> [WORK INSTRUCTIONS]:
Include the line with "Вредители и болезни" and every line before it in the entries below, echoed exactly, but not the pictures.
┌──
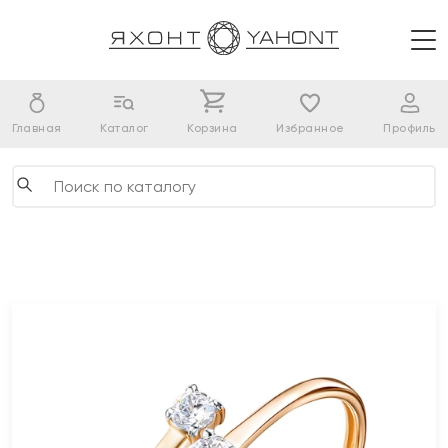
Главная
Каталог
Корзина
Избранное
Профиль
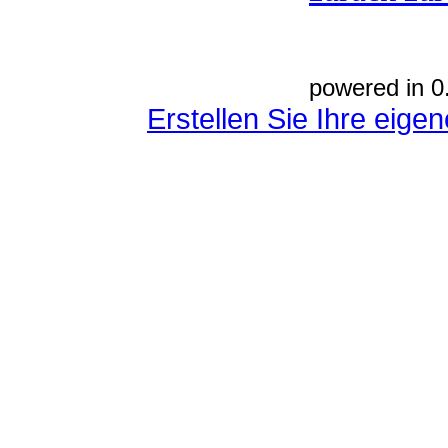
powered in 0
Erstellen Sie Ihre eig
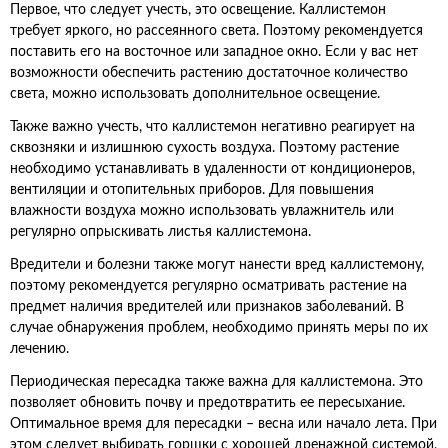
Первое, что следует учесть, это освещение. Каллистемон
требует яркого, но рассеянного света. Поэтому рекомендуется
поставить его на восточное или западное окно. Если у вас нет
возможности обеспечить растению достаточное количество
света, можно использовать дополнительное освещение.
Также важно учесть, что каллистемон негативно реагирует на
сквозняки и излишнюю сухость воздуха. Поэтому растение
необходимо устанавливать в удаленности от кондиционеров,
вентиляции и отопительных приборов. Для повышения
влажности воздуха можно использовать увлажнитель или
регулярно опрыскивать листья каллистемона.
Вредители и болезни также могут нанести вред каллистемону,
поэтому рекомендуется регулярно осматривать растение на
предмет наличия вредителей или признаков заболеваний. В
случае обнаружения проблем, необходимо принять меры по их
лечению.
Периодическая пересадка также важна для каллистемона. Это
позволяет обновить почву и предотвратить ее пересыхание.
Оптимальное время для пересадки – весна или начало лета. При
этом следует выбирать горшки с хорошей дренажной системой,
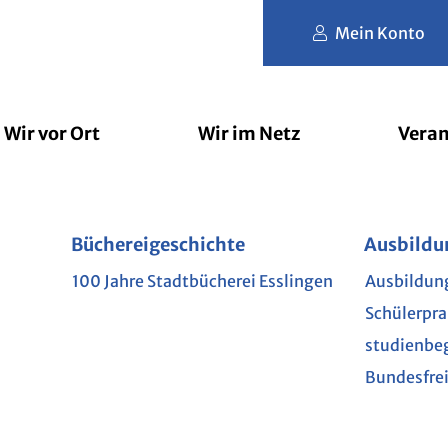
Mein Konto
Wir vor Ort
Wir im Netz
Veran
der
rbibliothek
Büchereigeschichte
Filmfriend
Erlesene Orte
Nutzungs- und Gebührenordnu
Jugendbücherei
Brockhaus
lesart
Ausbildu
Schule u
Phase 
L
e Kinderbibliothek
100 Jahre Stadtbücherei Esslingen
Ausbildun
Kindergar
Akademie
Schülerpr
Grundsch
Munzin
mit Hund
studienbe
Weiterfüh
im Netz
Bundesfrei
te
GEN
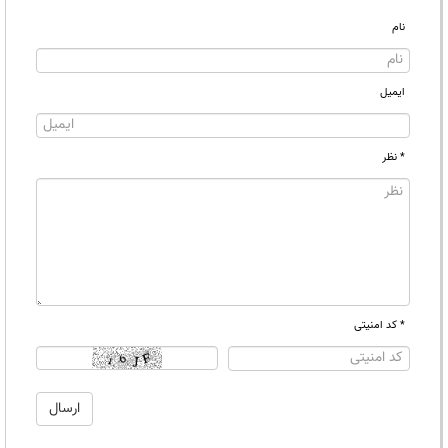
نام
ایمیل
* نظر
* کد امنیتی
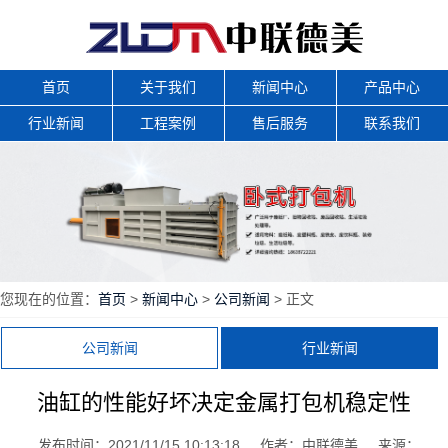
首页
关于我们
新闻中心
产品中心
行业新闻
工程案例
售后服务
联系我们
您现在的位置：
首页
>
新闻中心
>
公司新闻
> 正文
公司新闻
行业新闻
油缸的性能好坏决定金属打包机稳定性
发布时间：2021/11/15 10:13:18
作者：中联德美
来源：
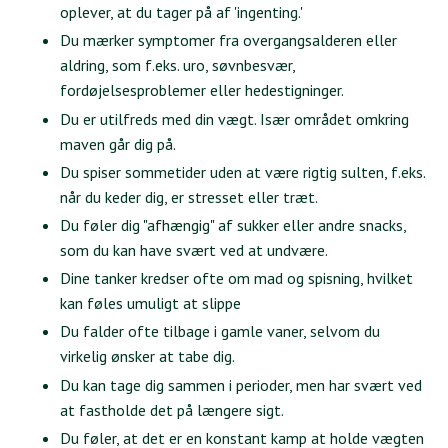
oplever, at du tager på af 'ingenting.'
Du mærker symptomer fra overgangsalderen eller
aldring, som f.eks. uro, søvnbesvær,
fordøjelsesproblemer eller hedestigninger.
Du er utilfreds med din vægt. Især området omkring
maven går dig på.
Du spiser sommetider uden at være rigtig sulten, f.eks.
når du keder dig, er stresset eller træt.
Du føler dig "afhængig" af sukker eller andre snacks,
som du kan have svært ved at undvære.
Dine tanker kredser ofte om mad og spisning, hvilket
kan føles umuligt at slippe
Du falder ofte tilbage i gamle vaner, selvom du
virkelig ønsker at tabe dig.
Du kan tage dig sammen i perioder, men har svært ved
at fastholde det på længere sigt.
Du føler, at det er en konstant kamp at holde vægten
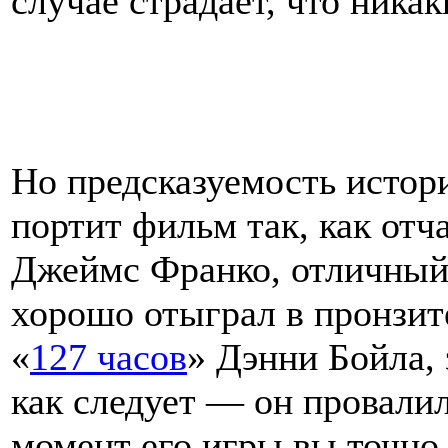
случае страдает, что ника
Но предсказуемость истор
портит фильм так, как отч
Джеймс Франко, отличный 
хорошо отыграл в пронзи
«
127 часов
» Дэнни Бойла, 
как следует — он провали
момент его игры вы точно 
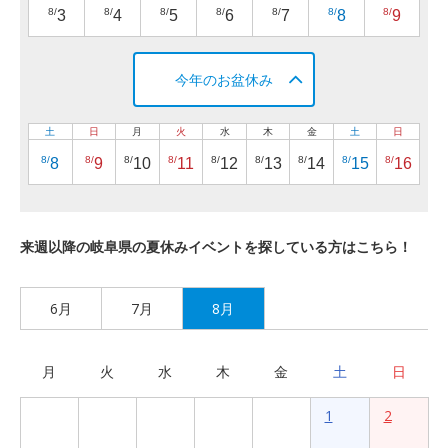
8/
8/
8/
8/
8/
8/
8/
3
4
5
6
7
8
9
今年のお盆休み
土
日
月
火
水
木
金
土
日
8/
8/
8/
8/
8/
8/
8/
8/
8/
8
9
10
11
12
13
14
15
16
来週以降の岐阜県の夏休みイベントを探している方はこちら！
6月
7月
8月
月
火
水
木
金
土
日
1
2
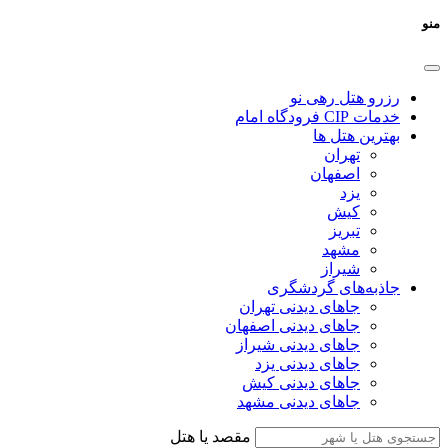
منو
رزرو هتل رهی نو
خدمات CIP فرودگاه امام
بهترین هتل ها
تهران
اصفهان
یزد
کیش
تبریز
مشهد
شیراز
جاذبه‌های گردشگری
جاهای دیدنی تهران
جاهای دیدنی اصفهان
جاهای دیدنی شیراز
جاهای دیدنی یزد
جاهای دیدنی کیش
جاهای دیدنی مشهد
مقصد یا هتل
└──
> [EXERCISE ANSWER]:
Главная
Каталог
Корзина
Избранное
Профиль
powered in 0
Erstellen Sie Ihre eig
Первое, что следует учесть, это освещение. Каллистемон
требует яркого, но рассеянного света. Поэтому рекомендуется
поставить его на восточное или западное окно. Если у вас нет
возможности обеспечить растению достаточное количество
света, можно использовать дополнительное освещение.
Также важно учесть, что каллистемон негативно реагирует на
сквозняки и излишнюю сухость воздуха. Поэтому растение
необходимо устанавливать в удаленности от кондиционеров,
вентиляции и отопительных приборов. Для повышения
влажности воздуха можно использовать увлажнитель или
регулярно опрыскивать листья каллистемона.
Вредители и болезни также могут нанести вред каллистемону,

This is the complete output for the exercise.